Required action
Restate the data word for word and leave the images out.

Records to use
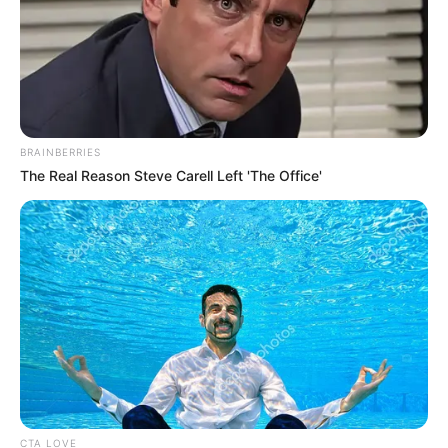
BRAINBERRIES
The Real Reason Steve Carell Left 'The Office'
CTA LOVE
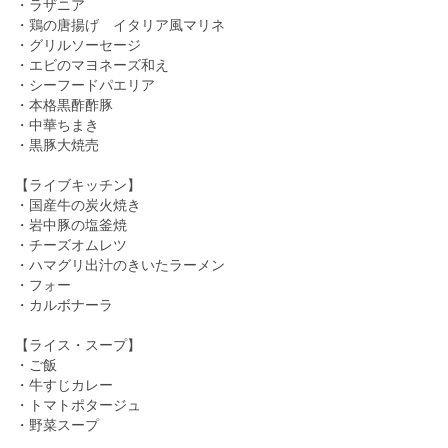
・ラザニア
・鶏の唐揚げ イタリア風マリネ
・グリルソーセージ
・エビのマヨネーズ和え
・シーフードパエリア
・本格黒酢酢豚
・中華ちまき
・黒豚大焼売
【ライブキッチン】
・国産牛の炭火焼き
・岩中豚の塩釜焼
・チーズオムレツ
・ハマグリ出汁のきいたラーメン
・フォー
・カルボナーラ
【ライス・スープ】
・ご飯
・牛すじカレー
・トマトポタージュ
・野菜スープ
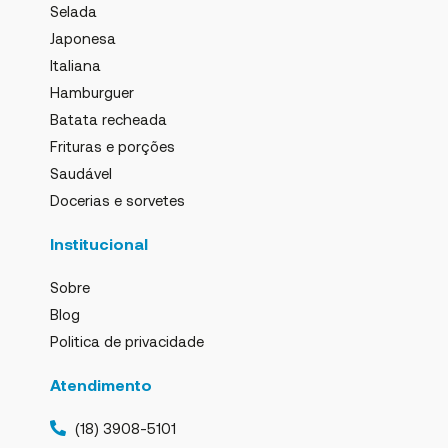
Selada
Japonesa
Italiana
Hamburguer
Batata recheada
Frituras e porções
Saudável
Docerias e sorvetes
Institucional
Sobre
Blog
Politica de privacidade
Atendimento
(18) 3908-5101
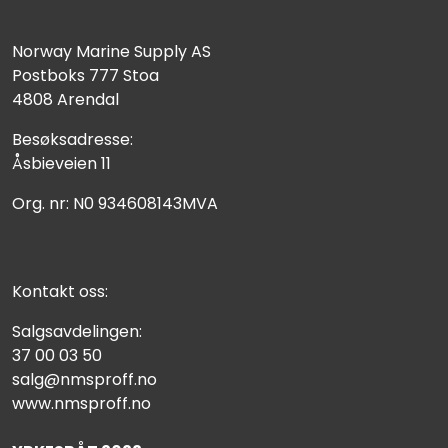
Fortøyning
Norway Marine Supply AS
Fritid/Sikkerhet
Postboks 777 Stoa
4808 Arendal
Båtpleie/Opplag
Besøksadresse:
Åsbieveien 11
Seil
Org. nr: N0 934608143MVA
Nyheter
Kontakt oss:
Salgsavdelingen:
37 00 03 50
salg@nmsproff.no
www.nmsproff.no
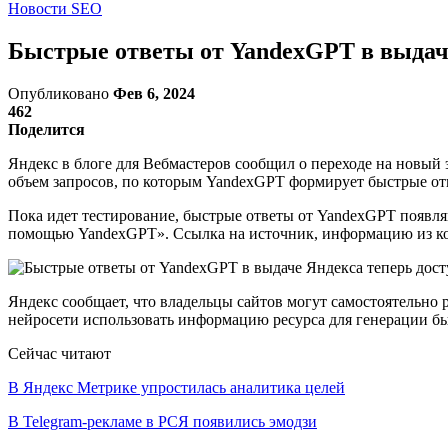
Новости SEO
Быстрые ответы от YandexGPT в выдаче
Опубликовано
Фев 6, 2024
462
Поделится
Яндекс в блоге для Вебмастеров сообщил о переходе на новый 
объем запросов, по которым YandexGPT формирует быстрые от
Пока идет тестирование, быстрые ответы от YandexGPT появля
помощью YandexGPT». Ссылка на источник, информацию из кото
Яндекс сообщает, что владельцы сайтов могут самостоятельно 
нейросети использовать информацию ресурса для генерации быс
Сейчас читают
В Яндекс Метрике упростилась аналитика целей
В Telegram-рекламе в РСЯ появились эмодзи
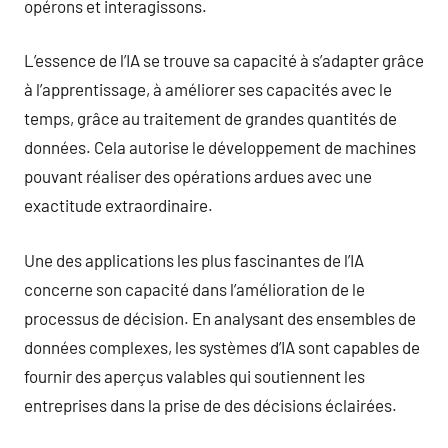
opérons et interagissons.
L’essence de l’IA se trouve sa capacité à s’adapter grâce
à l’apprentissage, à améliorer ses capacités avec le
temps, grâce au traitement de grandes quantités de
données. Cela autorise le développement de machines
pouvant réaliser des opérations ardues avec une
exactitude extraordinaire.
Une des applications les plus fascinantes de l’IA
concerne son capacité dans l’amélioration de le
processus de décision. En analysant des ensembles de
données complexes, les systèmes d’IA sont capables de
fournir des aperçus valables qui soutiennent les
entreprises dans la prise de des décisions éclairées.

Written answer
BRAINBERRIES
The Real Reason Steve Carell Left 'The Office'
CTA LOVE
・ラザニア
・鶏の唐揚げ イタリア風マリネ
・グリルソーセージ
・エビのマヨネーズ和え
・シーフードパエリア
・本格黒酢酢豚
・中華ちまき
・黒豚大焼売
【ライブキッチン】
・国産牛の炭火焼き
・岩中豚の塩釜焼
・チーズオムレツ
・ハマグリ出汁のきいたラーメン
・フォー
・カルボナーラ
【ライス・スープ】
・ご飯
・牛すじカレー
・トマトポタージュ
・野菜スープ
Selada
Japonesa
Italiana
Hamburguer
Batata recheada
Frituras e porções
Saudável
Docerias e sorvetes
Institucional
Sobre
Blog
Politica de privacidade
Atendimento
(18) 3908-5101
Fortøyning
Norway Marine Supply AS
Fritid/Sikkerhet
Postboks 777 Stoa
4808 Arendal
Båtpleie/Opplag
Besøksadresse:
Åsbieveien 11
Seil
Org. nr: N0 934608143MVA
Nyheter
Kontakt oss:
Salgsavdelingen:
37 00 03 50
salg@nmsproff.no
www.nmsproff.no
Новости SEO
Быстрые ответы от YandexGPT в выдаче
Опубликовано
Фев 6, 2024
462
Поделится
Яндекс в блоге для Вебмастеров сообщил о переходе на новый 
объем запросов, по которым YandexGPT формирует быстрые от
Пока идет тестирование, быстрые ответы от YandexGPT появля
помощью YandexGPT». Ссылка на источник, информацию из кото
Яндекс сообщает, что владельцы сайтов могут самостоятельно 
нейросети использовать информацию ресурса для генерации быс
Сейчас читают
В Яндекс Метрике упростилась аналитика целей
В Telegram-рекламе в РСЯ появились эмодзи
opérons et interagissons.
L’essence de l’IA se trouve sa capacité à s’adapter grâce
à l’apprentissage, à améliorer ses capacités avec le
temps, grâce au traitement de grandes quantités de
données. Cela autorise le développement de machines
pouvant réaliser des opérations ardues avec une
exactitude extraordinaire.
Une des applications les plus fascinantes de l’IA
concerne son capacité dans l’amélioration de le
processus de décision. En analysant des ensembles de
données complexes, les systèmes d’IA sont capables de
fournir des aperçus valables qui soutiennent les
entreprises dans la prise de des décisions éclairées.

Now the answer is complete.